Dom.Vin
July 5, 2025

Yanfei Zhang proposes Agent-as-Tool, an architectural shift for agentic systems:

Existing agents conflate the tool invocation process with the verbal reasoning process. This tight coupling leads to several challenges:

  1. The agent must learn tool selection, input construction, and reasoning jointly, which increases training difficulty and noise
  2. Reasoning often proceeds over noisy, unstructured outputs returned directly from external tools, which degrades answer quality.

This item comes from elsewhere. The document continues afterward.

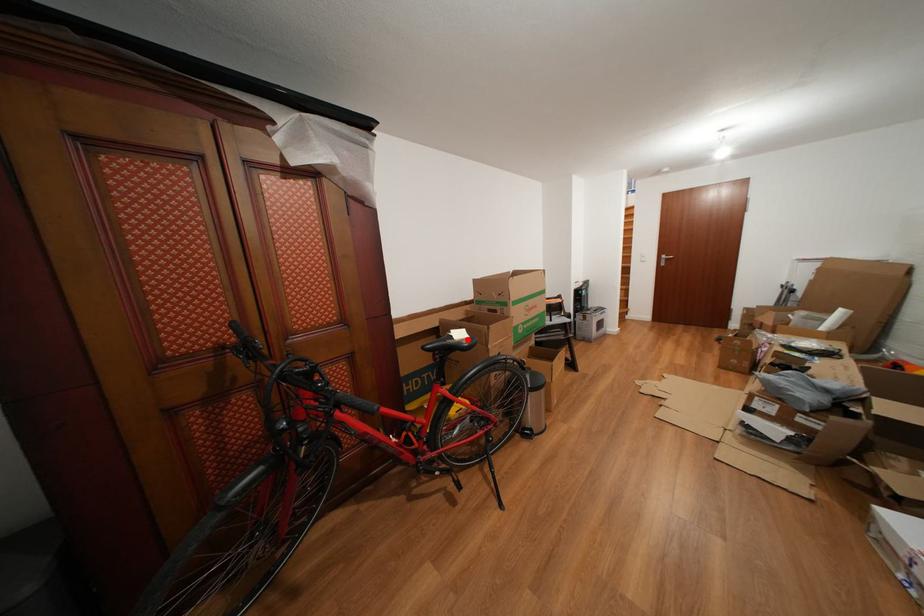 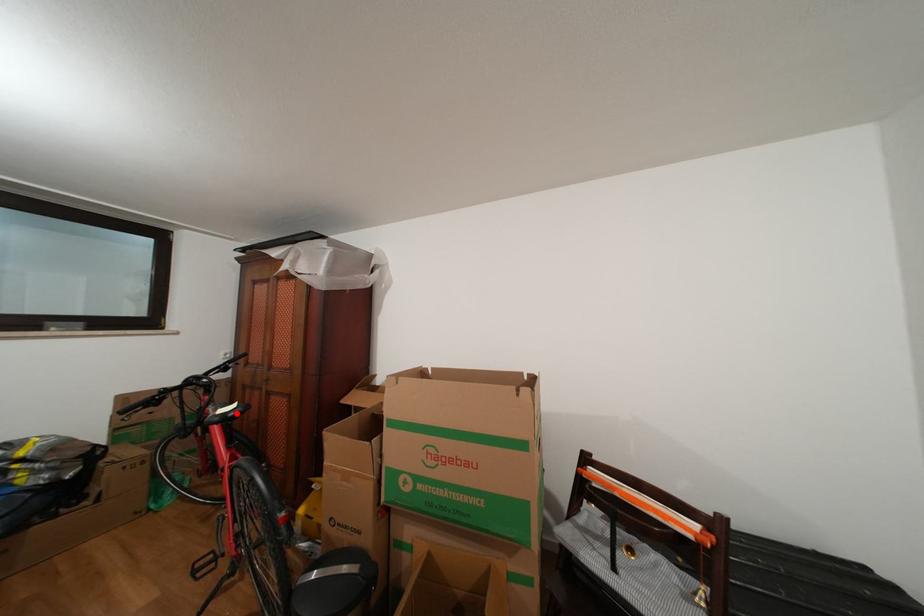 I am providing you with two images of the same scene from different viewpoints. A red point is marked on the first image and another point is marked on the second image. Are the points marked in image1 and image2 representing the same 3D position?

→ Yes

For a while, the dominant model has been a single agent doing everything: reasoning, planning, and then directly using a tool like web search. This paper argues that this approach is fundamentally inefficient. It forces the agent to juggle two very different kinds of tasks, the high-level conceptual work of reasoning and the low-level, messy work of interacting with a tool and parsing its raw output. This creates noise and makes the entire process harder to train and less reliable.

This paper offers a simple division of labour. The proposed "Agent-as-tool" framework splits the monolithic agent into a hierarchy of two specialised agents: a "Planner" and a "Toolcaller". The Planner is the strategist; it thinks, breaks down the problem, and decides what information it needs. It then delegates the actual tool-using task to the Toolcaller, which acts as a dedicated specialist. The Toolcaller's only job is to execute the request and return a clean, structured answer.

By decoupling reasoning from execution, the Planner can operate on a cleaner, more abstract level, which, as the results show, significantly improves performance on complex, multi-step problems.